▸ **Problem**: Find the lines of the data below that include "apartment". Report their number only.

┄┄┄┄┄┄┄┄┄┄┄┄┄┄┄┄┄┄┄┄

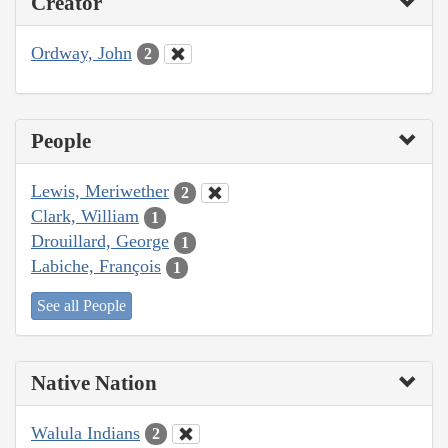
Creator
Ordway, John
2
People
Lewis, Meriwether
2
Clark, William
1
Drouillard, George
1
Labiche, François
1
See all People
Native Nation
Walula Indians
2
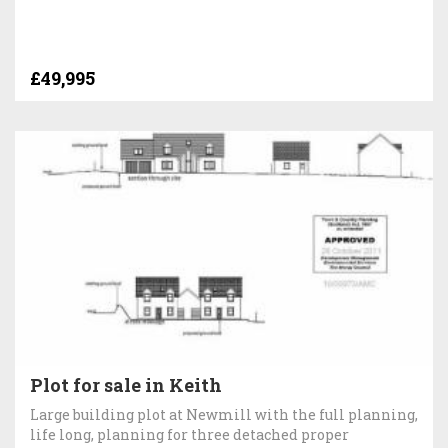
£49,995
Plot for sale in Keith
Large building plot at Newmill with the full planning,
life long, planning for three detached proper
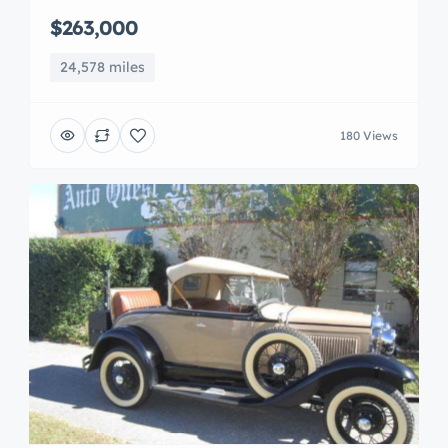
$263,000
24,578 miles
180 Views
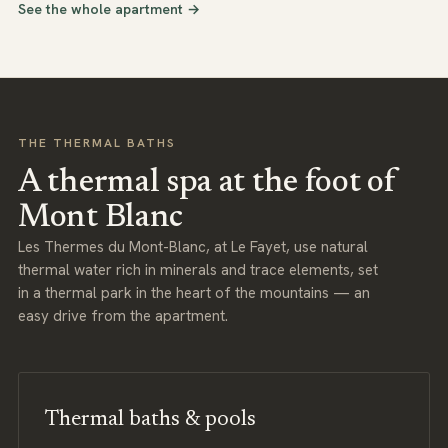
See the whole apartment →
THE THERMAL BATHS
A thermal spa at the foot of
Mont Blanc
Les Thermes du Mont-Blanc, at Le Fayet, use natural
thermal water rich in minerals and trace elements, set
in a thermal park in the heart of the mountains — an
easy drive from the apartment.
Thermal baths & pools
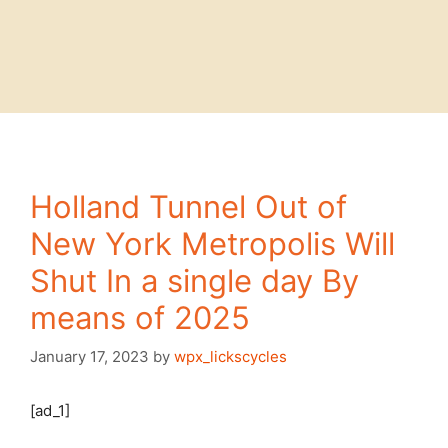
Holland Tunnel Out of
New York Metropolis Will
Shut In a single day By
means of 2025
January 17, 2023
by
wpx_lickscycles
[ad_1]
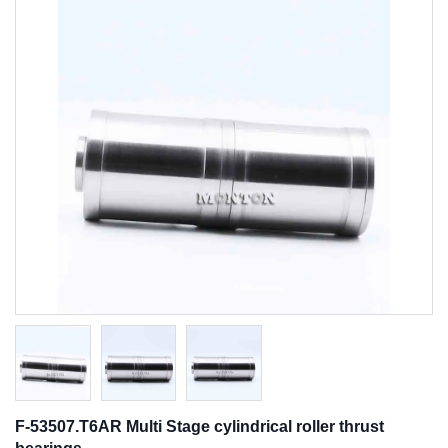
F-53507.T6AR Multi Stage cylindrical roller thrust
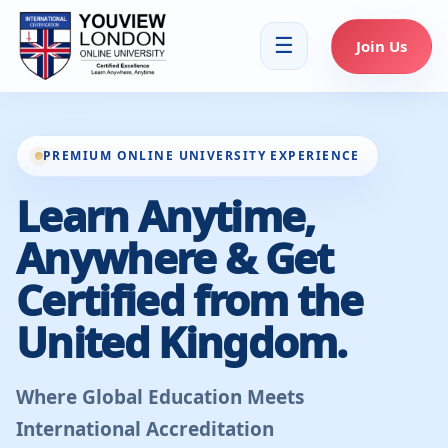
☰
Join Us
PREMIUM ONLINE UNIVERSITY EXPERIENCE
Learn Anytime,
Anywhere & Get
Certified from the
United Kingdom.
Where Global Education Meets
International Accreditation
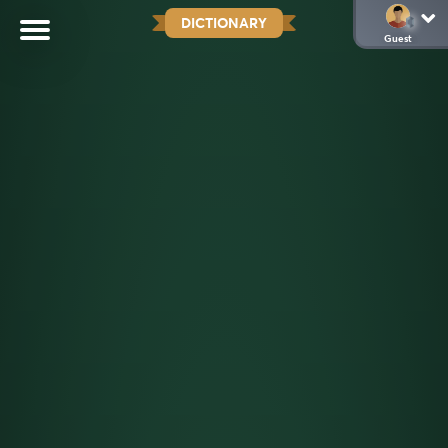
DICTIONARY
Guest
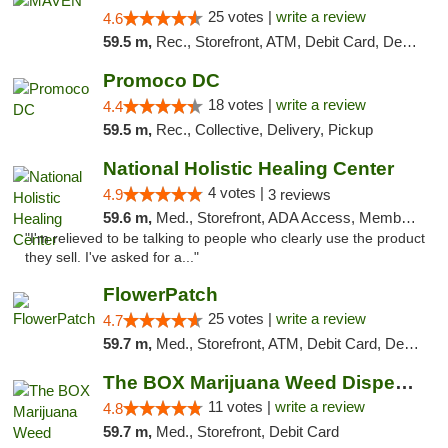
25 votes |
write a review
4.6
59.5 m,
Rec., Storefront, ATM, Debit Card, Delivery, Pickup
Promoco DC
18 votes |
write a review
4.4
59.5 m,
Rec., Collective, Delivery, Pickup
National Holistic Healing Center
4 votes |
4.9
3 reviews
59.6 m,
Med., Storefront, ADA Access, Member Application Required
"I'm relieved to be talking to people who clearly use the product
they sell. I've asked for a..."
FlowerPatch
25 votes |
write a review
4.7
59.7 m,
Med., Storefront, ATM, Debit Card, Delivery, Pickup
The BOX Marijuana Weed Dispensary DC
11 votes |
write a review
4.8
59.7 m,
Med., Storefront, Debit Card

┄┄┄┄┄┄┄┄┄┄┄┄┄┄┄┄┄┄┄┄

▸ **Solution to this task**: 2